Elise wasn’t sure if that was good news or not. It would have been one thing if he was dead—a bad thing, sure, but at least it would be
something
. Something to avenge. Something to grieve.

Leticia returned, dodging Dana and Deb as the two crashed through the doorway at the same time.

“If you don’t stop shrieking, girls, I am going to rip out your vocal chords and feed them to the crocodiles,” McIntyre said.


Daddy
.” Dana rolled her eyes. “There are no crocodiles in
France
.”

Elise took the Leffe from Leticia gratefully. The first two bottles were already uncapped.

“Sure there are,” McIntyre said. “French crocodiles are the worst, and they’re gonna eat you. So shut your mouths.” There was no real heat in his voice. He was too distracted by searching for another power cord for the laptop that he had brought in with him.

Elise sat cross-legged on the floor in front of the couch, glaring at another laptop’s monitor. She tuned out the activity behind her—two little girls fighting over a comb and box of rubber bands—and tossed back a swig of Leffe as she began scrolling through the names.
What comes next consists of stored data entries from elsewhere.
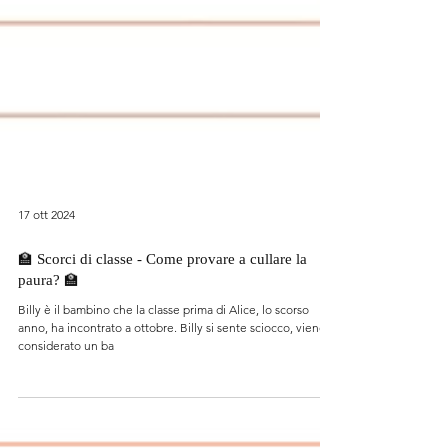
17 ott 2024
🏫 Scorci di classe - Come provare a cullare la
paura? 🏫
Billy è il bambino che la classe prima di Alice, lo scorso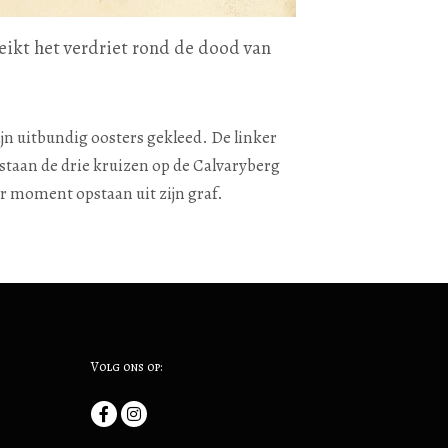
reikt het verdriet rond de dood van
ijn uitbundig oosters gekleed. De linker
staan de drie kruizen op de Calvaryberg
er moment opstaan uit zijn graf.
Volg ons op:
“I don’t understand,” Elise said, her voice quiet under the shrieks of arguing children. “How is it possible that these people have been going missing for years in such large numbers and nobody has noticed?”

McIntyre dragged a chair over to join her, plopping his girth down on the seat. Leticia had lost weight, but he’d bulked up, and not much of it muscle. His thighs draped over either side of the seat now. “People go missing all the time. A couple here, few more there. Easy not to notice.”

A small hand grabbed Elise’s hair and jerked. “Hey!” she snapped over her shoulder. “Gentle!”

“Sorry, Aunt Elise,” Dana said, sounding truly contrite. More sharply, she added, “Deb! Gentle with her hair!”

“I braid it,” Deb announced.

It felt like hyenas were attacking Elise’s skull, but if she could ignore the ache of the wound still carved into her chest, she could surely ignore a couple of kids playing with her hair.

She was going to need a lot more beer, though.